→ **Goal of the exercise**
Reproduce, exactly and in full, the lines from the one with "abilities, the Australian" through the one with "shaping behaviour by" in the data below; drop pictures.

Saved entries
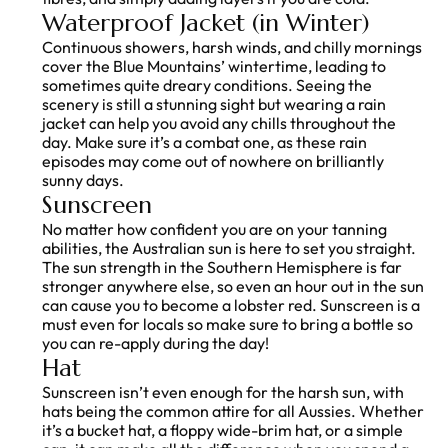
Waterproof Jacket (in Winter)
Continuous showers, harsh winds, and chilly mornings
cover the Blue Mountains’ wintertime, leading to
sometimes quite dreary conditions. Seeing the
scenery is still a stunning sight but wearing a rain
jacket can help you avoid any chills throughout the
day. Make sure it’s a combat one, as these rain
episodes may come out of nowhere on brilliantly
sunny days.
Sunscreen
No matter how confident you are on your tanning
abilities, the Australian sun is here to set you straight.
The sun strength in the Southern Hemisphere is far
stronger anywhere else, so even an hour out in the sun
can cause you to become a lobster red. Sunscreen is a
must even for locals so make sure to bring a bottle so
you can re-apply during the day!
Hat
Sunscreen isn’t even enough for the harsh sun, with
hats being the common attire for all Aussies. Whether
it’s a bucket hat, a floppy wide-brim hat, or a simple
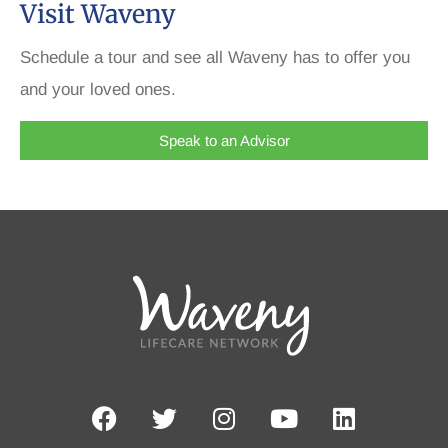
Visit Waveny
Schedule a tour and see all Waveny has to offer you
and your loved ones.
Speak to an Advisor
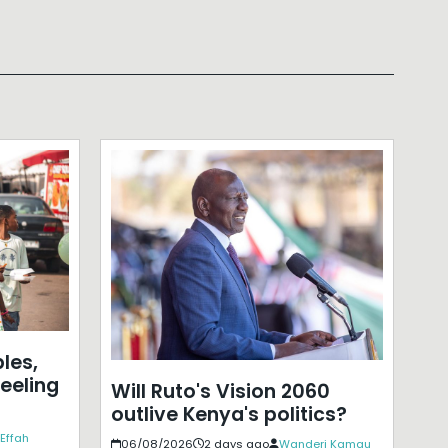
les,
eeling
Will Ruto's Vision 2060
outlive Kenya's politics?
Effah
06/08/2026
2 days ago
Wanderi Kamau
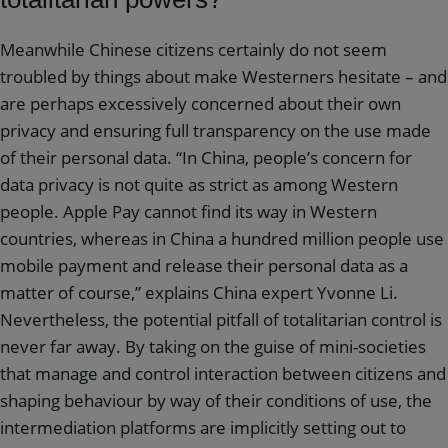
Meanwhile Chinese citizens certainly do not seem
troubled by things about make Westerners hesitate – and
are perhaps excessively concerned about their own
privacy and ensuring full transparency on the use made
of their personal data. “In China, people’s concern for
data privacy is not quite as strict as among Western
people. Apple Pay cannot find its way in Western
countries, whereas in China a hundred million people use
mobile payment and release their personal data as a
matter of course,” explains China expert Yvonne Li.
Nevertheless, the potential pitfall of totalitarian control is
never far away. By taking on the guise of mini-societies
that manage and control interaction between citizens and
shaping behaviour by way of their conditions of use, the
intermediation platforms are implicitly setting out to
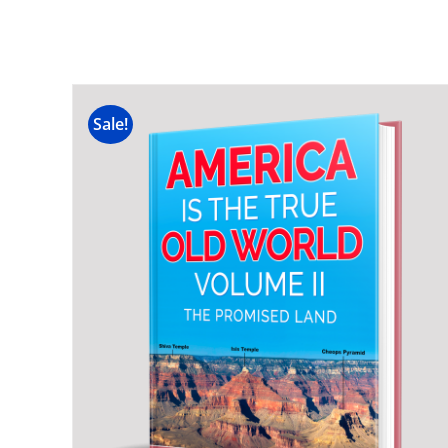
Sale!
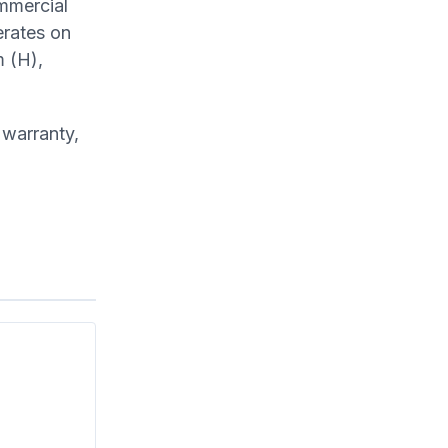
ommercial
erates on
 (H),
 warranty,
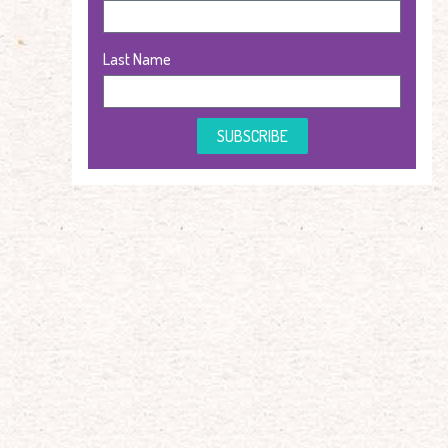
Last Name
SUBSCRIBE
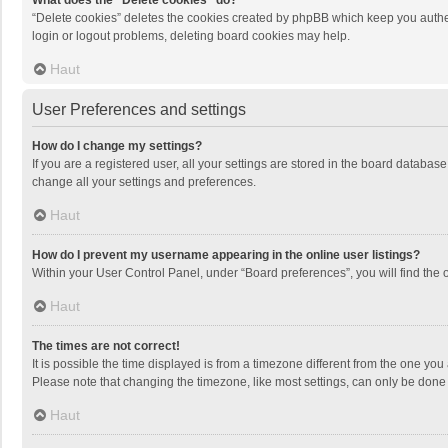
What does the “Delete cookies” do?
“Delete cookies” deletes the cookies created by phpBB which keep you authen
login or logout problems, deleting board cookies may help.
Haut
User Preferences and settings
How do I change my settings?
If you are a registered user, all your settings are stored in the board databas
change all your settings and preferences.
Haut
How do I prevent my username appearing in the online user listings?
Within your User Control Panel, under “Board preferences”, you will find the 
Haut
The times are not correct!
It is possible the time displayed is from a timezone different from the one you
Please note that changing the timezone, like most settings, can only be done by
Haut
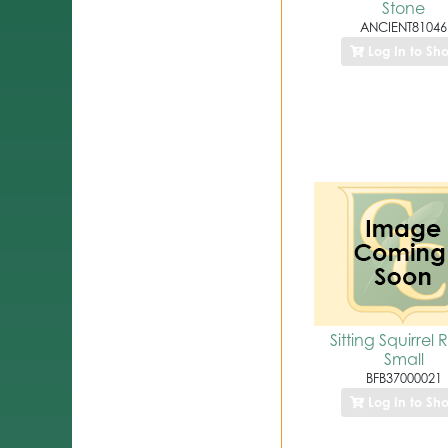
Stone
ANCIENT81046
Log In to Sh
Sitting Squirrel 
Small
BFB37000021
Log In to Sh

---

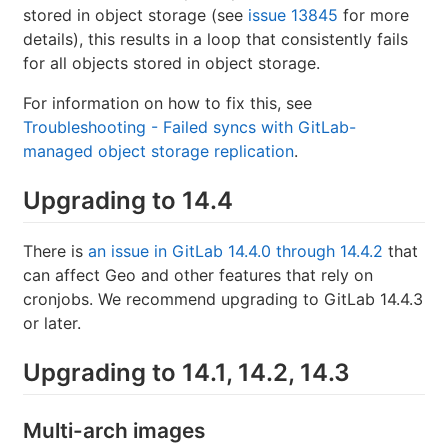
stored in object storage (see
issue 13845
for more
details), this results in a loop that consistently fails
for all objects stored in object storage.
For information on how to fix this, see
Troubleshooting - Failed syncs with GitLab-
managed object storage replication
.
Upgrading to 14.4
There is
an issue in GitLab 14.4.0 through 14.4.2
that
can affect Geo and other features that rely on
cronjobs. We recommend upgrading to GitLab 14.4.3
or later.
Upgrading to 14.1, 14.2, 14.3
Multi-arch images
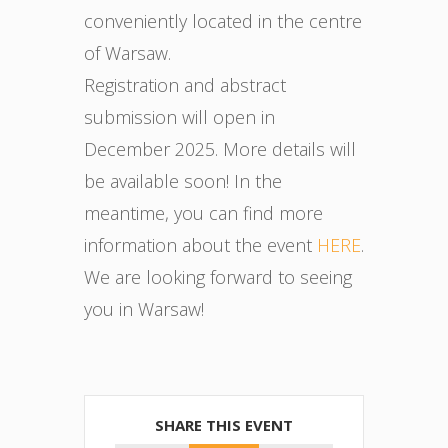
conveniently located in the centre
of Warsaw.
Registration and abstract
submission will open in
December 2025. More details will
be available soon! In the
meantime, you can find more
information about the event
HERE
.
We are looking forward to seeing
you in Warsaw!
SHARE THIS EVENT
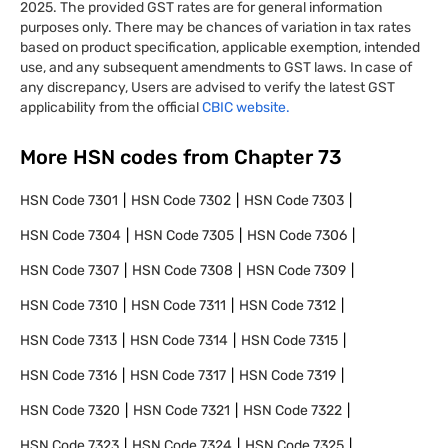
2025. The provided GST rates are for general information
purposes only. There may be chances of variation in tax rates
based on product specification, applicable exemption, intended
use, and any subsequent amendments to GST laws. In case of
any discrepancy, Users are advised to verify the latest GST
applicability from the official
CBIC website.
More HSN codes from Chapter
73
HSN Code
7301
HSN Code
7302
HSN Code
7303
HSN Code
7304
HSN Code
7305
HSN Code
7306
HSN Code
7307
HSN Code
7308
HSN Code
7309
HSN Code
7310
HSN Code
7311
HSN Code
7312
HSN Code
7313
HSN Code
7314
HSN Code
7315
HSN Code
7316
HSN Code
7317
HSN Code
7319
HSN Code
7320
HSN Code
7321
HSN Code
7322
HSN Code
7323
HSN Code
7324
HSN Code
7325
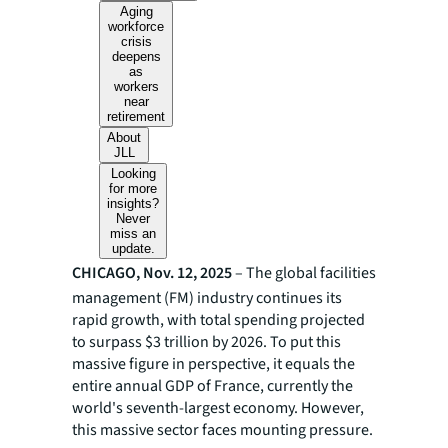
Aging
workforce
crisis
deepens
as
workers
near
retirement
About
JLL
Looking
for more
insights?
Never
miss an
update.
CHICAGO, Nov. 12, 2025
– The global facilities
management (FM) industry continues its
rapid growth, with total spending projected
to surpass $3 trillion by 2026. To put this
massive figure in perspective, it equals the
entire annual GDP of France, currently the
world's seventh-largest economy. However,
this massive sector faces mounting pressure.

--

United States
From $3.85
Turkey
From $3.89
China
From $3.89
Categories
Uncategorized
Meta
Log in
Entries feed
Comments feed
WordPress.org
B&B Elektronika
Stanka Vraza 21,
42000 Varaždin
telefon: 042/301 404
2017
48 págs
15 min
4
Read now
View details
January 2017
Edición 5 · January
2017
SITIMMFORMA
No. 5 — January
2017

→ **Solution for this task**
abilities, the Australian sun is here to set you straight.
The sun strength in the Southern Hemisphere is far
stronger anywhere else, so even an hour out in the sun
can cause you to become a lobster red. Sunscreen is a
must even for locals so make sure to bring a bottle so
you can re-apply during the day!
Hat
Sunscreen isn’t even enough for the harsh sun, with
hats being the common attire for all Aussies. Whether
it’s a bucket hat, a floppy wide-brim hat, or a simple
Visit Waveny
Schedule a tour and see all Waveny has to offer you
and your loved ones.
Speak to an Advisor
les,
eeling
Will Ruto's Vision 2060
outlive Kenya's politics?
Effah
06/08/2026
2 days ago
Wanderi Kamau
Meanwhile Chinese citizens certainly do not seem
troubled by things about make Westerners hesitate – and
are perhaps excessively concerned about their own
privacy and ensuring full transparency on the use made
of their personal data. “In China, people’s concern for
data privacy is not quite as strict as among Western
people. Apple Pay cannot find its way in Western
countries, whereas in China a hundred million people use
mobile payment and release their personal data as a
matter of course,” explains China expert Yvonne Li.
Nevertheless, the potential pitfall of totalitarian control is
never far away. By taking on the guise of mini-societies
that manage and control interaction between citizens and
shaping behaviour by way of their conditions of use, the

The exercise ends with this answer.